My impression is that the author does not understand the modularity of gcc cross compilers / packages because he's unaware of (or doesn't care for) the scale that gcc aims at.
rustc --print target-list | wc -l
287
I am not an expert on all of these details in clang specifically, but with rustc, we take advantage of llvm's target specifications, so you that you can even configure a backend that the compiler doesn't yet know about by simply giving it a json file with a description. https://doc.rust-lang.org/nightly/nightly-rustc/rustc_target...
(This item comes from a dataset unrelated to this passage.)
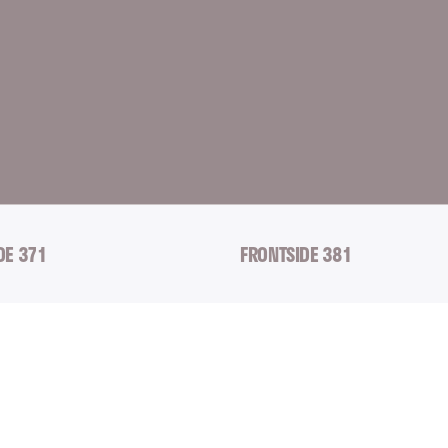
DE 371
FRONTSIDE 381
While these built-in ones aren't defined as JSON, you can ask the compiler to print one for you:
rustc +nightly -Z unstable-options --target=x86_64-unknown-linux-gnu --print target-spec-json
Anyway, it is true that gcc supports more targets than llvm, at least in theory. https://blog.yossarian.net/2021/02/28/Weird-architectures-we...
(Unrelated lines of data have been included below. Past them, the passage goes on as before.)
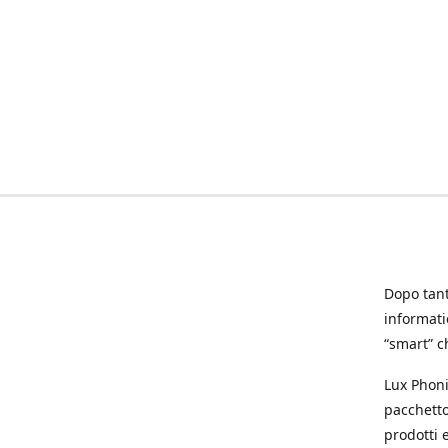
Dopo tanti
informat
“smart” ch
Lux Phoni
pacchetto
prodotti e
I vaguely recall the FSF (or maybe only Stallman) arguing against the modular nature of LLVM because a monolothic structure (like GCC's) makes it harder for anti-GPL actors (Apple!) to undermine it. Was this related?
Chris Lattner offered to donate the copyright of LLVM to the FSF at one point: https://gcc.gnu.org/legacy-ml/gcc/2005-11/msg00888.html
He even wrote some patches: https://gcc.gnu.org/legacy-ml/gcc/2005-11/msg01112.html
However, due to Stallman's... idiosyncratic email setup, he missed this: https://lists.gnu.org/archive/html/emacs-devel/2015-02/msg00...
> I am stunned to see that we had this offer.
> Now, based on hindsight, I wish we had accepted it.
Note this email is in 2015, ten years after the initial one.
and innately disinterested in Free Software, too
At work we had some benchmarking suites that ran on physical devices and even with significant effort put into cooling them they spent more time sleeping waiting to cool off than actually running the benchmarks.
So, it turns out, actually a lot of people call it x64 — including author's own friends! — it's just that the author dislikes it. Disliking something is fine, but why claim outright falsehood which you know first-hand is false?
Also, the actual proper name for this ISA is, of course, EM64T. /s
> The fourth entry of the triple (and I repeat myself, yes, it’s still a triple)
Any actual justification except the bald assertions from the personal preferences? Just call it a "tuple", or something...
If someone said "old compilers were usually cross-compilers", that would be an ahistoric statement (somewhat).
If someone used clang in a movie set in the 90s, that would be anachronistic.
Oh, sure, there have been plenty of native-host-only compilers. It was never a property of all compilers, though. Most system brings-ups, from the mainframes of the 1960s through the minis of the 1970s to the micros and embeddeds of the 1980s and onwards have required cross compilers.
I think what he means is that a single-target toolchain is an anachronism. That's also not true, since even clang doesn't target everything under the sun in one binary. A toolchain needs far more than a compiler, for a start; it needs the headers and libraries and it needs a linker. To go from source to executable (or herd of dynamic shared objects) requires a whole lot more than installing the clang (or whatever front-end) binary and choosing a nifty target triple. Most builds of clang don't even support all the interesting target triples and you need to build it yourself, which require a lot more computer than I can afford.
Target triples are not even something limited to toolchains. I maintain software that gets cross-built to all kinds of targets all the time and that requires target triples for the same reasons compilers do. Target triples are just a basic tool of the trade if you deal with anything other than scripting the browser and they're a solved problem rediscovered every now and then by people who haven;t studied their history.
And ironically in all of this, building a full toolchain based on GCC is still easier than with LLVM.